Area high school students will have the opportunity to earn college credits through a new partnership with SUNY Canton.
The College recently received a $200,000 grant from the New York State Education Department enabling them to work with Ogdensburg Free Academy, Massena High School and St. Lawrence-Lewis BOCES as part of the Smart Scholars Early College High School (ECHS) program.
“Students who earn college credits in high school are more likely to graduate and successfully attend college,” said SUNY Canton President Joseph L. Kennedy. “This program allows us to provide quality, career-oriented educational opportunities to local high school students while preparing them for future success at the college level. It’s a win-win for everyone involved.”
The Smart Scholars ECHS program is a newly implemented program designed to give students the opportunity to accelerate the completion of high school studies while earning college credits at the same time, according to a recent press release from the New York State Education Department.
Students receive additional academic support from school and college partnerships to ensure they are at grade level and ready to participate in rigorous collegiate courses. This ‘dual enrollment’ program serves to increase high school graduation and college completion rates among those historically left in the gap, while reducing college tuition costs as a result of the more than 20 college credits earned in high school.
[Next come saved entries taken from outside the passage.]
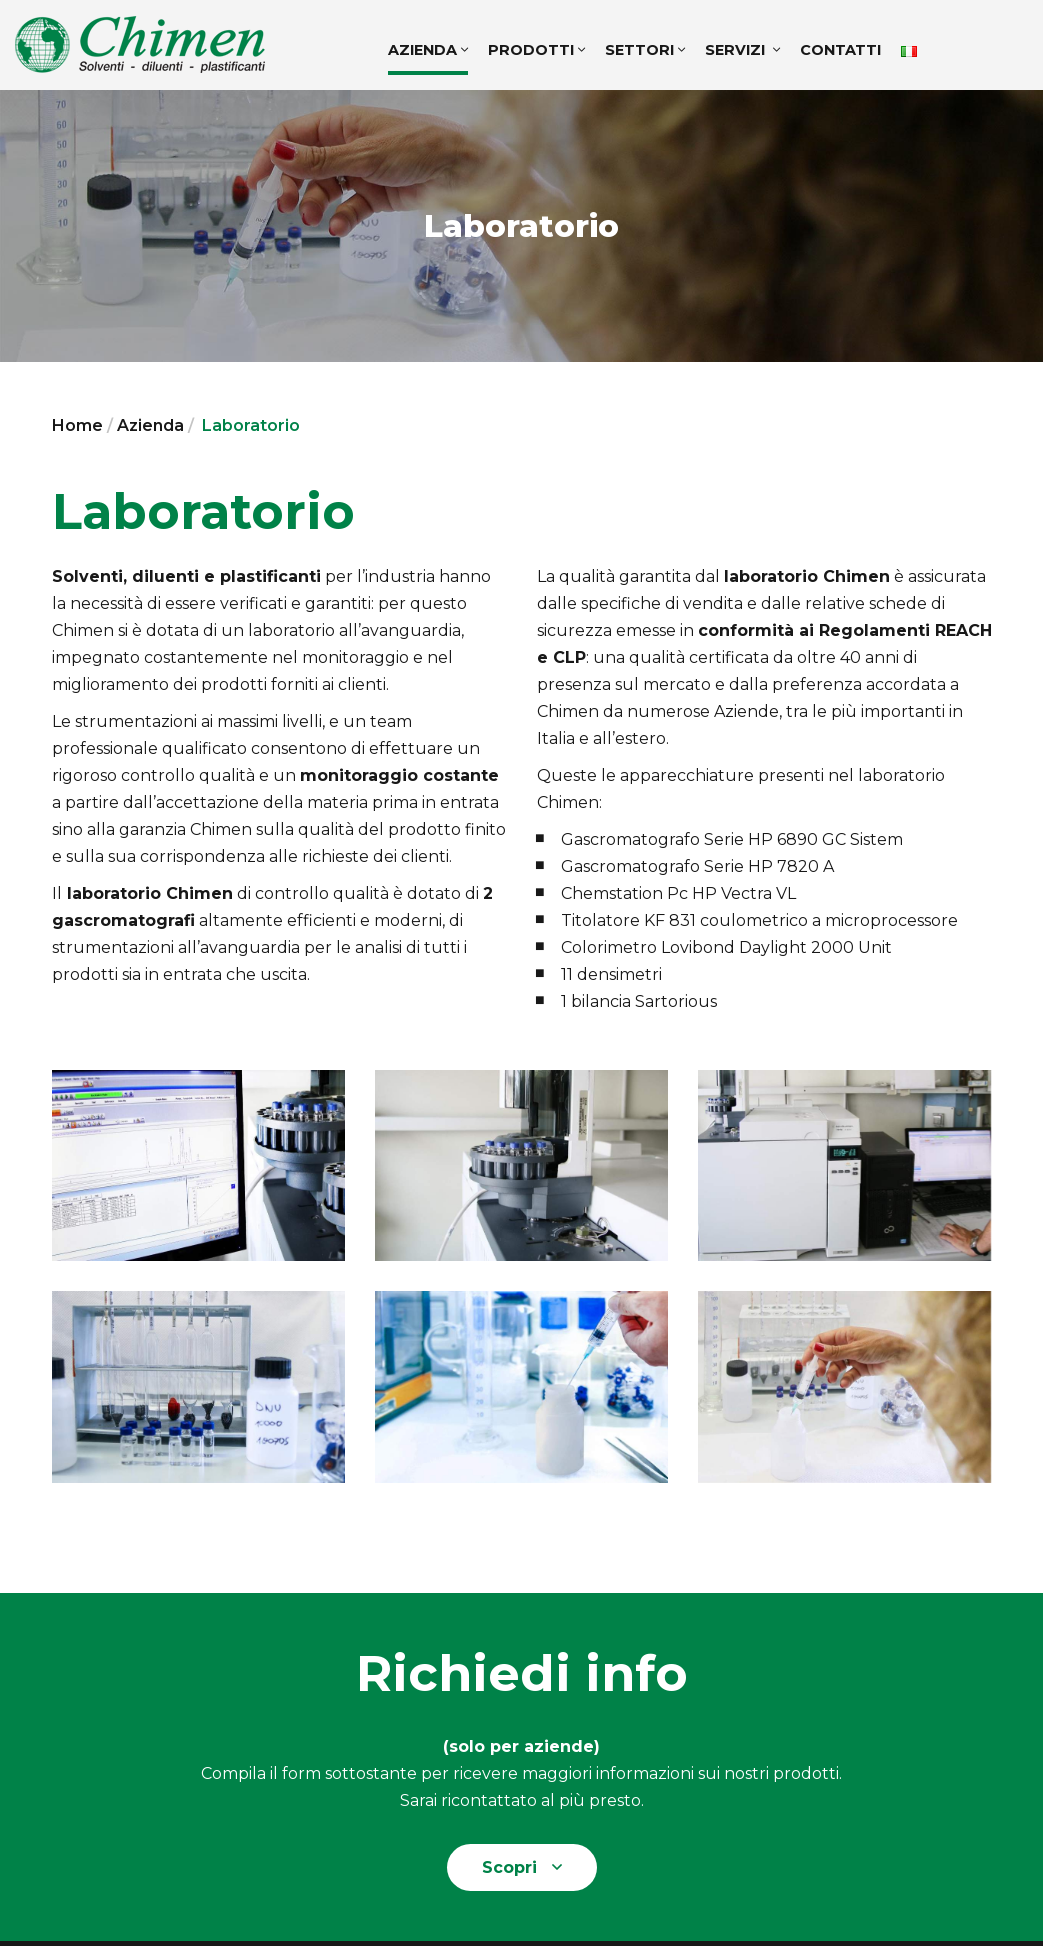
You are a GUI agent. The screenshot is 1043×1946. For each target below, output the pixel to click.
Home (77, 425)
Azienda (428, 50)
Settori (645, 50)
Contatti (840, 50)
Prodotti (536, 50)
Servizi (742, 50)
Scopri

“I am thrilled with this award and the opportunities it will provide high school students in the North Country,” said JoAnne M. Fassinger, grants coordinator at SUNY Canton. “In the program’s first year, 90 total rising freshmen, sophomores and juniors will be eligible to participate. We want the younger students to see the success achieved by the older students obtaining dual enrollment credit.”
The entering ninth graders will attend the program at Massena Central and Ogdensburg Free Academy High Schools beginning during the 2011-2012 academic year. Teachers from participating high schools will teach the college-level credit bearing courses. Students will learn in a variety of formats in addition to the traditional face-to-face classroom experience, including online, video-conferencing, and distance learning. Students will be invited to participate in a variety of activities at SUNY Canton.
“When they graduate high school and arrive for the first day of college, we do not want the experience to be a foreign one to them,” said Adrienne C. Rygel, assistant professor in SUNY Canton’s Canino School of Engineering Technology and the College’s program coordinator. “This allows us to better acclimate these students by providing them with a seamless transition between high school and college.”
Students in the program will have access to many of the opportunities as a college student, including e their own SUNY Canton identification cards, access to tutoring, the library, and events being held on the campus.
SUNY Canton received one of the 16 grants announced by Governor Andrew M. Cuomo and Education Commissioner David M. Steiner in May. Previously, eleven Smart Scholars ECHS partnerships were initiated in December 2009 with private funding, in part by a grant from the Bill & Melinda Gates Foundation. In addition to this year’s $5.5 million in program grants, $500,000 was funded to provide technical assistance for all 27 ECHS projects.
Since the initial $6 million grant in 2009, the Smart Scholars ECHS program has supported 2,570 minority or low-income students. More than 2,600 students are expected to benefit from the additional funding provided this year.